Cummins planned to build a home there. In spring 2008, he cut down trees and started to fill in an approximately 1-acre wetland on his property. But he didn't have a permit, and Bonsack complained.

The Army Corps of Engineers investigated, found Cummins did not have a permit and has referred the case to the U.S. Environmental Protection Agency for potential enforcement.

"At this point, he has not cooperated with us, and that's why we referred this to the EPA," said John Prettyman, a Corps public affairs specialist.

Things boiled over Oct. 23, 2009, with threats, gunshots and Keith's arrest.

Prosecutors say the dispute that day centered on a fence. Cummins had hired a surveyor to check his fence lines. The wire fence he shares with Bonsack and Keith encroached a few feet into Cummins' property, according to prosecutors' trial brief filed with the court.

Cummins hired a fence builder. On Oct. 22, 2009, the fence builder called the Sheriff's Department over a dispute with Bonsack over the new fence. A deputy advised Bonsack to pursue civil remedies.

On the morning of Oct. 23, the fence builder returned to find his fence posts vandalized and the surveyor's markers pulled up. According to the trial brief, the fence builder told another deputy that Keith had threatened to rip out the fence with his tractor.

On the evening of Oct. 23, according to the trial brief, Cummins saw Keith pulling out fence posts. The two exchanged heated words. Cummins claims Keith threatened to kill him. But Keith claims Cummins threatened him with a length of pipe.

Shots are fired

The two men's accounts of what happened next diverge sharply.

Cummins claims he was on his cell phone talking to his fence builder when two bullets flew by him and landed nearby, according to the trial brief. He ran for cover and called 911.

Keith claimed he retrieved his rifle at least several minutes after the confrontation with Cummins and fired it twice at a stray cat in a tree behind his house, which was at least 300 feet away from Cummins and in the opposite direction, according to court records.

But under the questioning of a deputy, Keith admitted he fired his rifle to scare Cummins, according to court records.

Deputies were not able to find shell casings from where Keith said he fired his gun at the cat and from where they suspect he fired at Cummins.

Keith, who is not in custody, declined to comment, on the advice of his attorney, Kirk McAllister of Modesto. But in one of the many e-mails Bonsack has sent to the media and others regarding this case, she defended her husband.

"Three years ago, after calling the sheriffs four times for protection against this man, he came after my husband, on our property, swinging a pipe at him," Bonsack wrote in a June e-mail to U.S. Sens.
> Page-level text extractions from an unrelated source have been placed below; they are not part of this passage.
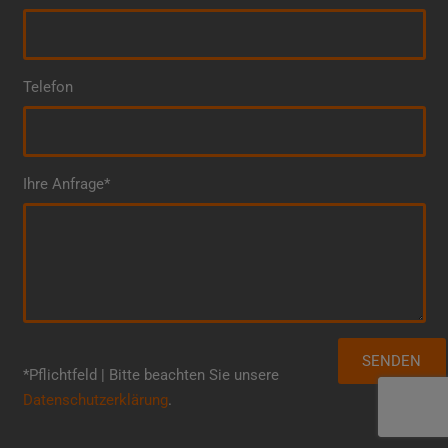
Telefon
Ihre Anfrage*
*Pflichtfeld | Bitte beachten Sie unsere
Datenschutzerklärung
.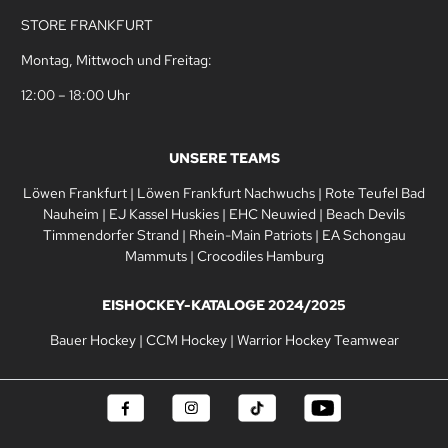
STORE FRANKFURT
Montag, Mittwoch und Freitag:
12:00 – 18:00 Uhr
UNSERE TEAMS
Löwen Frankfurt
|
Löwen Frankfurt Nachwuchs
|
Rote Teufel Bad
Nauheim
|
EJ Kassel Huskies
|
EHC Neuwied
|
Beach Devils
Timmendorfer Strand
|
Rhein-Main Patriots
|
EA Schongau
Mammuts
|
Crocodiles Hamburg
EISHOCKEY-KATALOGE 2024/2025
Bauer Hockey
|
CCM Hockey
|
Warrior Hockey Teamwear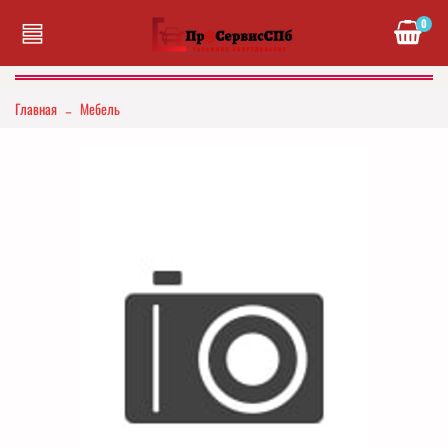
0
Главная
Мебель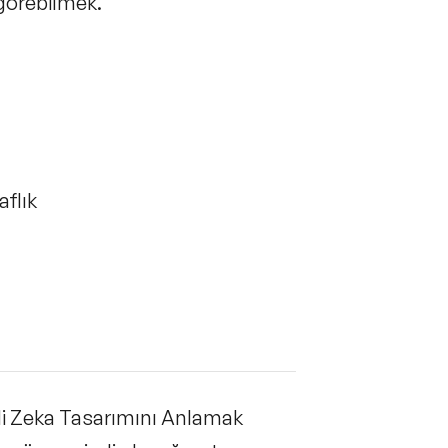
görebilmek.
aflık
di Zeka Tasarımını Anlamak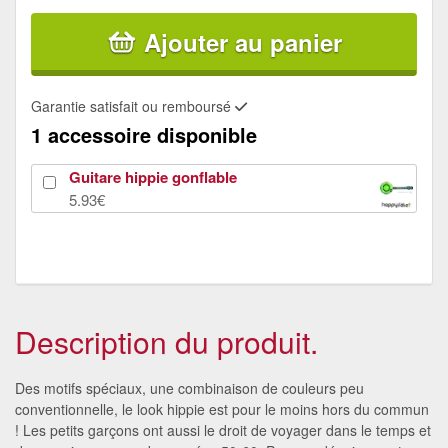
Ajouter au panier
Garantie satisfait ou remboursé
1 accessoire disponible
Guitare hippie gonflable
5.93€
Description du produit.
Des motifs spéciaux, une combinaison de couleurs peu
conventionnelle, le look hippie est pour le moins hors du commun
! Les petits garçons ont aussi le droit de voyager dans le temps et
Barbara Boxer and Dianne Feinstein.

"Several minutes later, my husband, Ralph Bradley Keith, fired a gun in the opposite direction of him, in hopes the noise would ward him off. Mr. Cummins was standing 300 feet away."

Beyond a brief comment, Cummins also declined to be interviewed. "Everything is pretty much right there in the (court) file," he said. "The guy tried to kill me, and he's going to go to prison. I'm a witness in the case, so doing an interview could jeopardize the case."
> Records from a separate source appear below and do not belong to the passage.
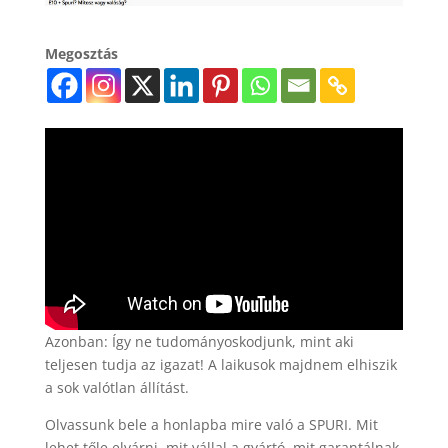
Megosztás
Azonban: Így ne tudományoskodjunk, mint aki
teljesen tudja az igazat! A laikusok majdnem elhiszik
a sok valótlan állítást.
Olvassunk bele a honlapba mire való a SPURI. Mit
lehet tőle elvárni, mit vállal a gyártó, mit garantálnak,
Deputies arrested Keith, but prosecutors claim he did not initially cooperate. When a 911 dispatcher called Keith at his home, he told the dispatcher he was angry and did not want to be bothered because he was eating dinner. When he came out of his house, deputies say he was at first agitated and failed to obey commands.
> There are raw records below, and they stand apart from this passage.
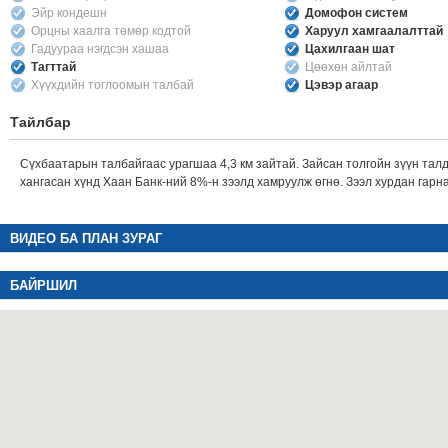
Эйр кондешн
Домофон систем
Орцны хаалга төмөр кодтой
Харуул хамгаалалттай
Гадуураа нэгдсэн хашаа
Цахилгаан шат
Тагттай
Цөөхөн айлтай
Хүүхдийн тоглоомын талбай
Цэвэр агаар
Тайлбар
Сүхбаатарын талбайгаас урагшаа 4,3 км зайтай. Зайсан толгойн зүүн та
хангасан хүнд Хаан Банк-ний 8%-н зээлд хамруулж өгнө. Зээл хурдан гарна
ВИДЕО БА ПЛАН ЗУРАГ
БАЙРШИЛ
Keith is scheduled to go on trial Sept. 18, nearly three years since he was arrested. Prosecutors have charged him with the felonies of assault with a firearm, negligent discharge of a firearm, threatening to commit a crime and vandalism, as well as misdemeanor resisting arrest.

Teaching job in limbo

Keith is an adaptive physical education instructor for special education students at Beyer High; he's been a teacher for more than a quarter century. His job has been in limbo for nearly three years.

Modesto City Schools placed him on paid administrative leave Nov. 17, 2009. A district spokeswoman said Keith will remain on leave until his case is resolved.

"The Education Code provides that an employee will be summarily dismissed if convicted of a serious and violent felony," spokeswoman Becky Fortuna wrote in an e-mail. "Mr. Keith has not been convicted, but the district has been closely monitoring this matter and there have been a number of continuances that has delayed completion."

Assistant District Attorney Carol Shipley said it is not uncommon for a criminal case to take three years to reach trial. In this case, there have been motions filed by the defense requesting more time to find witnesses and additional evidence, and for further negotiations.

Modesto City Schools says Keith is paid $88,969 annually. The district has paid him about $245,000 since putting him on leave.

"He was an excellent teacher," said Bonsack, who teaches art. "He does not want to be on paid leave."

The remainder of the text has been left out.